Basel is arguably no place for artists who are often miserable in the face of the sheer consumption taking place over the week-long fair (the biggest in the world). Yet if you want to throw your clothes in a Basel bag and float down the Rhine and check out some shows and stands it can be fun. Here's ten of this year's best pieces at Basel and the satellite fair Liste.
This incredible film work was a real discovery at Basel. Moti tapped into the counter culture with a film combining op-art sacred geometry animations and slowly spinning images of natural crystals to explore ideas around the fourth dimension.
This girl's work is so good in reproduction it was a delight to discover these flat works on canvas are even better in life. Bass applies opaque layers of paint to form graphic faces and animal-like forms that combine humour with a dose of maths.
Ed Atkins is always a highlight in any show (as his current Serpentine exhibition proves). Cabinet had a large number of his new text and drawing pieces as well as a video work of a decapitated head rolling down stairs like a bloody bouncy ball.
Hughes has made a huge leap in his approach to sculpture, installation and medium in his new work. Think altar like wunderkammer filled with scrawled paintings, odd clay parts and thick black apple size jack'o' lanterns – like the pages of a perfect scrapbook come to life.
Hubbard's fascination with process got a worthy outing at Unlimited, with a film he made a couple of years ago. It depicts layers of detracted imagery, sound and imagery of the artist piling on materials. Hopefully he'll keep with the medium alongside his giant paintings and bar installations.
The hyper blast bigness of Richter feels very appropriate for Basel. The show overall was a bit bland but the room of Baader-Meinhof paintings – including images of dead men recalling Manet, Goya and the deposition of Christ – made up for it. From the days when politics in art felt vital.
The London-based art poetry crowd were in full representation at Basel. After a 5 pm performance reading at the fair itself, this show was an intimate group of text pieces curated by Quinn Latimer from artists like Dazed contributor Harry Burke, John Kelsey, Megan Rooney and Sue Tompkins.

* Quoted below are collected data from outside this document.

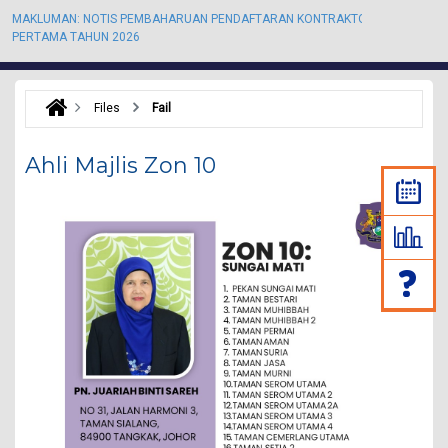
MAKLUMAN: NOTIS PEMBAHARUAN PENDAFTARAN KONTRAKTOR KALI
M
PERTAMA TAHUN 2026
P
Files
Fail
Ahli Majlis Zon 10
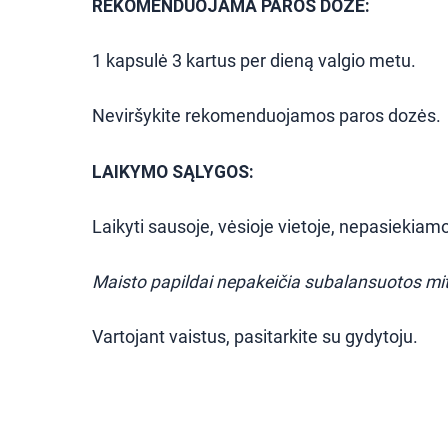
REKOMENDUOJAMA PAROS DOZĖ:
1 kapsulė 3 kartus per dieną valgio metu.
Neviršykite rekomenduojamos paros dozės.
LAIKYMO SĄLYGOS:
Laikyti sausoje, vėsioje vietoje, nepasiekiam
Maisto papildai nepakeičia subalansuotos mit
Vartojant vaistus, pasitarkite su gydytoju.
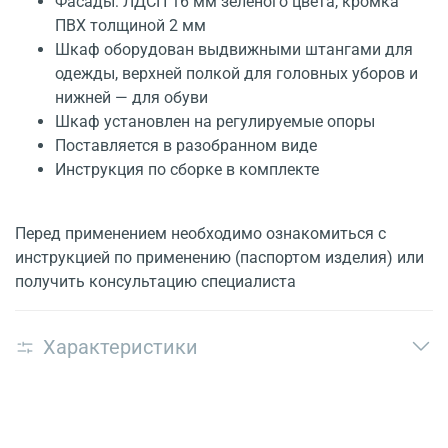
Фасады: ЛДСП 16 мм зелёного цвета, кромка
ПВХ толщиной 2 мм
Шкаф оборудован выдвижными штангами для
одежды, верхней полкой для головных уборов и
нижней — для обуви
Шкаф установлен на регулируемые опоры
Поставляется в разобранном виде
Инструкция по сборке в комплекте
Перед применением необходимо ознакомиться с
инструкцией по применению (паспортом изделия) или
получить консультацию специалиста
Характеристики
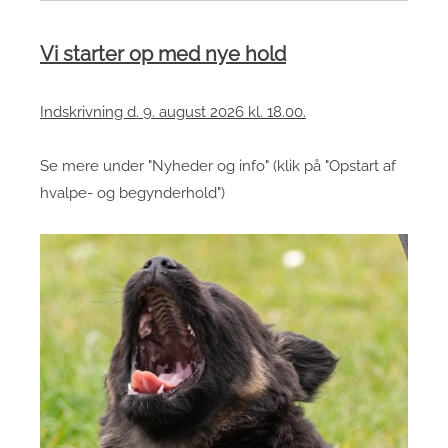
Vi starter op med nye hold
Indskrivning d. 9. august 2026 kl. 18.00.
Se mere under "Nyheder og info" (klik på "Opstart af
hvalpe- og begynderhold")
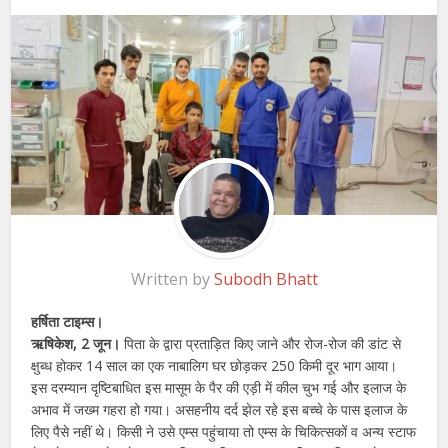
Written by
Subodh Bhatt
हर्षिता टाइम्स।
ऋषिकेश, 2 जून।
पिता के द्वारा प्रताड़ित किए जाने और रोज-रोज की डांट से
क्षुब्ध होकर 14 साल का एक नाबालिग घर छोड़कर 250 किमी दूर भाग आया।
इस दरम्यान दृष्टिबाधित इस मासूम के पैर की एड़ी में कील चुभ गई और इलाज के
अभाव में जख्म गहरा हो गया। असहनीय दर्द झेल रहे इस बच्चे के पास इलाज के
लिए पैसे नहीं थे। किसी ने उसे एम्स पहुंचाया तो एम्स के चिकित्सकों व अन्य स्टाफ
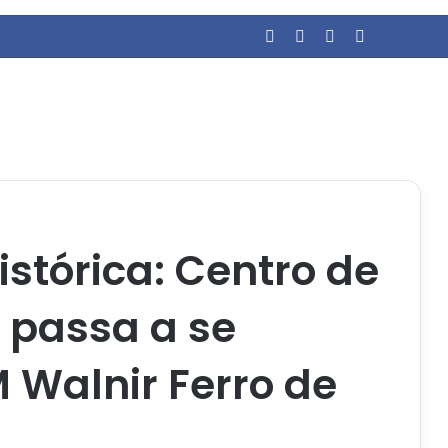
Facebook
YouTube
Entrar
Barra Later
stórica: Centro de
 passa a se
 Walnir Ferro de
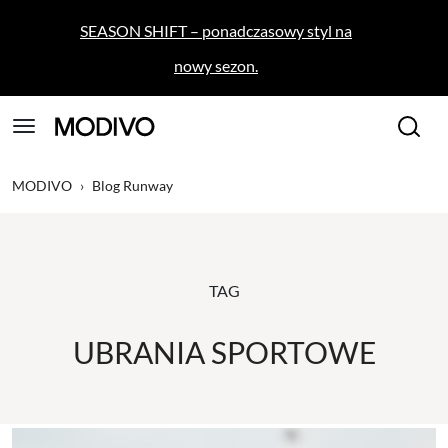
SEASON SHIFT – ponadczasowy styl na
nowy sezon.
MODIVO
›
Blog Runway
TAG
UBRANIA SPORTOWE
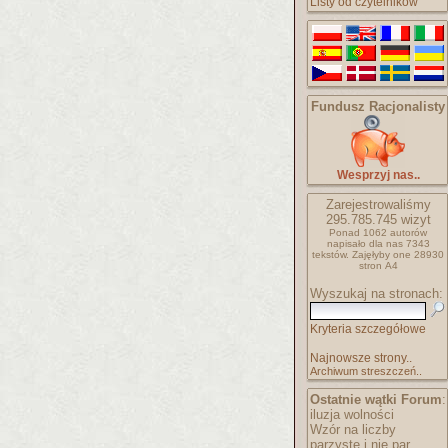
Listy od czytelników
Fundusz Racjonalisty
Wesprzyj nas..
Zarejestrowaliśmy
295.785.745
wizyt
Ponad 1062 autorów
napisało
dla nas 7343
tekstów.
Zajęłyby one 28930
stron A4
Wyszukaj na stronach:
Kryteria szczegółowe
Najnowsze strony..
Archiwum streszczeń..
Ostatnie wątki Forum
:
iluzja wolności
Wzór na liczby
parzyste i nie par..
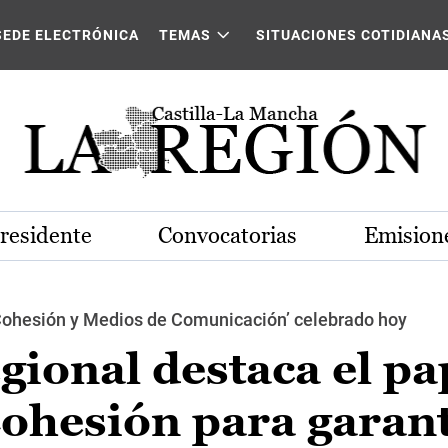
SEDE ELECTRÓNICA
TEMAS
SITUACIONES COTIDIANA
Presidente
Convocatorias
Emisione
e Cohesión y Medios de Comunicación’ celebrado hoy
gional destaca el pa
 Cohesión para garan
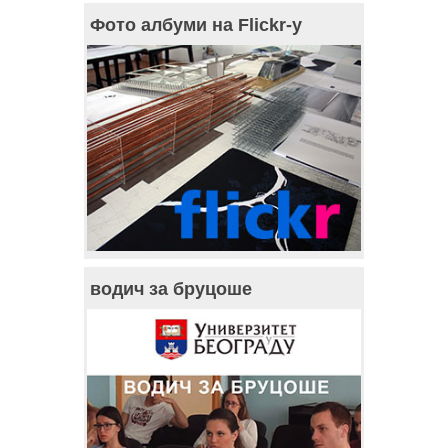
Фото албуми на Flickr-у
водич за бруцоше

This video piece by Rafman pointed to good new directions. It depicted people floating amongst waves in a beyond densely populated sea. The screen the film was shown on was itself painted wih murky black paint, the people swaying between the blackness like birds in an oil spill.
14 Rooms was a hallway with closed mirrored silver doors like the hall in Alice in Wonderland. Behind each was an artwork, including works by artists like Jordan Wolfson. The best was Ono's recreative touch piece, where viewers moved in pitch blackness and felt their way in and out of the space.
Beshty's new works were amalgams of smashed, glazed ceramics, created on a residency in Mexico, depicting other artists' projects and political figures. It was a great new manifestation of the artists interest in transmission and transport.